An acquittal in a high-profile case like this one may well have reverberations. Interesting, isn't it, that half a dozen letters on a chimney can be perceived as so threatening...

Buying a Book Because the Author is a Woman

At the now-obligatory panel on diversity issues in SF at ArmadilloCon a couple of weeks ago, Debbie Smith said, "I don't want people to buy my work just because I'm a woman." To which I responded from the audience, "I don't want people to not buy my work because I'm a woman, either."

-- Quote from a post by Nancy Jane Moore

Debbie Smith's line fascinates me. Why shouldn't people buy a book because the author is a woman? What is wrong with this? And why should an author ever object to selling a book? I can imagine someone buying one of my books by mistake -- thinking Ring of Swords is military SF or generic fantasy, for example -- and then being disappointed. Too bad. I have still made a sale. If an editor buys a book or story of mine for reasons that strike me as nuts, it's still a sale, though I may worry about how the story is going to be presented.

I am more concerned that someone might not buy something of mine for whatever reason.

Smith is taking the line about how sex and color should not matter, and everyone should be taken on their own merits -- said merits not including their gender or color or life experiences or who they are as people -- and applying it without thinking.

Do I read books by women authors, because they are women? You bet. Do I read books by Nalo and Nnedi, because they are women and come from cultures different than mine? Yes and yes.

I read books by other women because they often deal with issues that interest me because I am a woman. Women's issues, you might call these. I read books by people who are not like me, because I may learn something new.

Will I finish a badly written or boring story by anyone, because of the person's sex or color? Not likely, though I might stay with a book longer if it was about unfamiliar experiences.

The argument about essential merit is dangerous, because it mostly used by people opposed to affirmative action, who ignore the breaks that this society gives to men, white people, educated people and people of comfortable means. It's especially dangerous when applied to writers, because you cannot separate a writer from his or her history and experience. Shakespeare is a great writer. He is also a great male, white, middle class, English writer of the late 16th century. His art is rooted in his life, and his life is rooted in a specific place and time.

One of the things you buy with a book is a specific life experience: a Chinese scholar in the 16th century, a Russian aristocrat in the 19th century, a Japanese court lady, an English parson's daughter, a former riverboat pilot, a black civil rights activist...

Anyway, Smith's remark strikes me as weird on many levels.

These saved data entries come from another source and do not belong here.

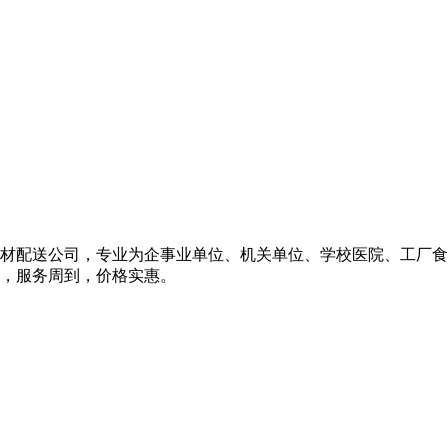
材配送公司，专业为企事业单位、机关单位、学校医院、工厂食
，服务周到，价格实惠。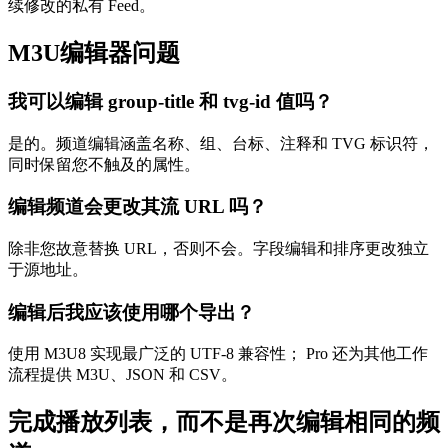
续修改的私有 Feed。
M3U编辑器问题
我可以编辑 group-title 和 tvg-id 值吗？
是的。频道编辑涵盖名称、组、台标、注释和 TVG 标识符，
同时保留您不触及的属性。
编辑频道会更改其流 URL 吗？
除非您故意替换 URL，否则不会。字段编辑和排序更改独立
于源地址。
编辑后我应该使用哪个导出？
使用 M3U8 实现最广泛的 UTF-8 兼容性； Pro 还为其他工作
流程提供 M3U、JSON 和 CSV。
完成播放列表，而不是再次编辑相同的频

Most likely I am overreacting.

Wednesday, September 10, 2008

L. Timmel Duchamp's De Secretis Mulierum: A Novella


The other book back from the printer is the twenty-second volume in the Conversation Pieces series, my own novella, De Secretis Mulierum. This was originally published by the Magazine of Fantasy and Science Fiction in the May 1995 issue. Don't be fooled by the Latin title: this is one of my comedic stories (remember "Motherhood, Etc."?) and gave me a huge amount of pleasure to write. Following a brief frame, the narrative begins with these sentences:

If countless numbers of people throughout history have wished for an early menopause, probably no one wished more devoutly for it than Thomas Aquinas. No doubt he literally prayed for it morning, noon, and night. A picture comes to mind of him kneeling in his cell, pleading with the Virgin for release from a burden even Job hadn't been forced to bear.

The situation is this: according to the Pentagon-owned-and-operated Past-Scan Device, Leonardo da Vinci and Thomas Aquinas were both women in drag. Jane Pendler's advisor says that's impossible, that the technology must be bogus, and pulls the plug on Jane's dissertation research on Leonardo. What's a feminist graduate student to do? What else, but do the research behind her advisor's back, of course…

The few reviews the story got back then were lengthy & favorable. "A masterful exploration of sexual identity and sexual mastery …marvelously intricate…" said the reviewer for Tangent (Summer 1995). And Locus put it on its annual list of recommended readings for 1995.

You can purchase it now through Aqueduct's site for $9 (though it will be available in a few other places in the next month or two). Of course, if you have a subscription, they'll soon be arriving in your mailbox, since Tom mailed subscription copies out this morning...

Tuesday, September 9, 2008

Lisa Tuttle's My Death: A Novella


Are you in the doldrums? Then perk up, for here's some exciting news: two new volumes in the Conversation Pieces series are back from the printer. Both of them are novellas, the kind you can dive into and read in a single sitting. The first of the pair, Volume 21, is a novella by Lisa Tuttle, My Death.

...all at once, as if another light had been switched on, I saw the hidden picture. Within the contours of the island was a woman. A woman, naked, on her back, her knees up and legs splayed open, her face hidden by a forearm flung across it and by the long hair -- greenish, grayish -- that flowed around her like the sea.

The center of the painting, what drew the eye and commanded the attention, was the woman's vulva: all the life of the painting was concentrated there. A slash of pink, startling against the mossy greens and browns, seemed to touch a nerve in my own groin.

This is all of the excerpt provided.